天朗聞言后驚奇不已,用手將銅質掛件摳開來,果見里面是一塊晶瑩透亮的玉璧,上有雙魚戲水的圖案,十分的精美。
許父再次睜開雙眼,用盡最后一絲力氣說道:“楚氏家族,現在僅存楚慕云一人,不過卻是當朝正在追剿緝拿的逆臣賊子,已逃返北域,與朝廷舉兵對峙。你若......若是......有機會,能尋到他,興許能......能,弄清......你的身世。”說完此話,許父竟然就氣絕身亡,與世長辭了。

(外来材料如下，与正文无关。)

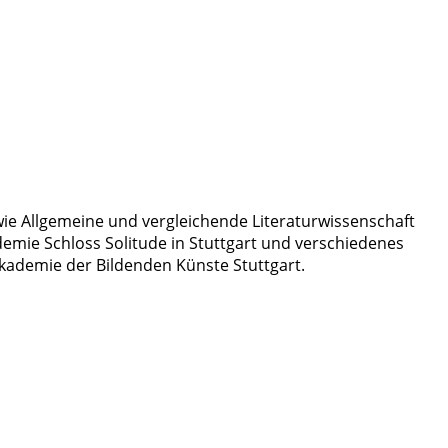
owie Allgemeine und vergleichende Literaturwissenschaft
demie Schloss Solitude in Stuttgart und verschiedenes
 Akademie der Bildenden Künste Stuttgart.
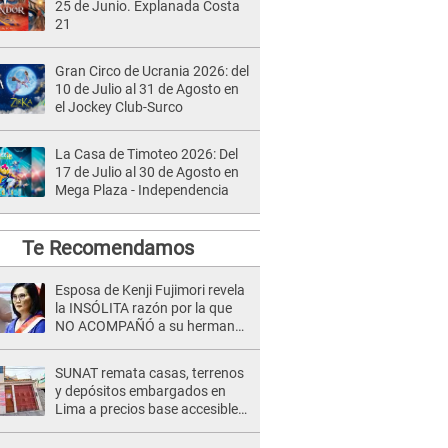
25 de Junio. Explanada Costa
21
Gran Circo de Ucrania 2026: del
10 de Julio al 31 de Agosto en
el Jockey Club-Surco
La Casa de Timoteo 2026: Del
17 de Julio al 30 de Agosto en
Mega Plaza - Independencia
Te Recomendamos
Esposa de Kenji Fujimori revela
la INSÓLITA razón por la que
NO ACOMPAÑÓ a su hermana
Keiko en la toma de mando: "No
puede estar en trifulcas..."
SUNAT remata casas, terrenos
y depósitos embargados en
Lima a precios base accesibles:
¿Cómo participar?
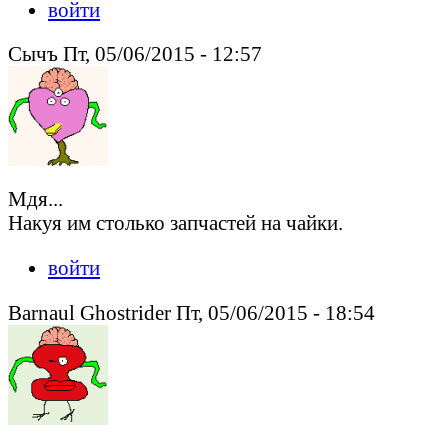
войти
Сычъ Пт, 05/06/2015 - 12:57
Мдя...
Накуя им столько запчастей на чайки.
войти
Barnaul Ghostrider Пт, 05/06/2015 - 18:54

天朗抱著父親的遺體,嚎啕大哭,只覺得一腔悲憤在胸中翻涌,竟是痛不欲生。
婧蘭、趙一彪聞聲進來,見許父已亡,也是放聲痛哭,一時間,眾人直是泣不成聲,悲痛欲絕。
眾人哭罷,將許父遺體抬出牢營,婧蘭著人準備了一副棺槨,將許父裝驗好,又隨天朗一起,將許父遺體運回青牧村后山之上,與天朗母親合葬在了一起。
安葬完畢,天朗長跪在父母墓前,發誓說:“汪家狗財與那狗縣令勾結,先害我母,又殺我父,此仇不共戴天,不殺二人給爹娘報仇,我天朗誓不為人!”
天朗起身向婧蘭、趙一彪二人拜謝道:“多謝二位兄姐相助,待兄弟報得家仇后,定當為二位生死效勞,以謝大恩。”
二人連忙上前勸慰,一番安撫后,擔心天朗報仇心切,撞下禍事,趙一彪勸說天朗道:“俗話說,君子報仇,十年不晚,為兄覺得,報仇之事,宜從長計宜,兄弟萬不可莽撞行事。”
婧蘭也說道:“那汪家是桐原縣節度使費大人家的女婿,費公其大人是手握重兵的平西將軍,在桐原縣可以說是一手遮天的人物,那吳縣令自然狗仗人勢,為虎作倀,對那吳家是多有庇護。天朗兄弟想要靠縣衙為你父親平反昭雪,那自是不太可能的了,還需另外想辦法才行。”
“天朗兄弟,干脆你隨我去西域投了平西王,為兄我回去力勸平西王發兵拿下桐原城,到時就可為兄弟一血家仇了。”趙一彪出主意道。
天朗也不置可否,只是說道:“為父報仇的事,我自然會周密計劃的,二位不必擔心。現在我要先在此為家父家母守孝七日,以盡為人子之孝道。你等不必為我操心,且先行回去,待我守孝完畢后再來與二位商議長久之計。”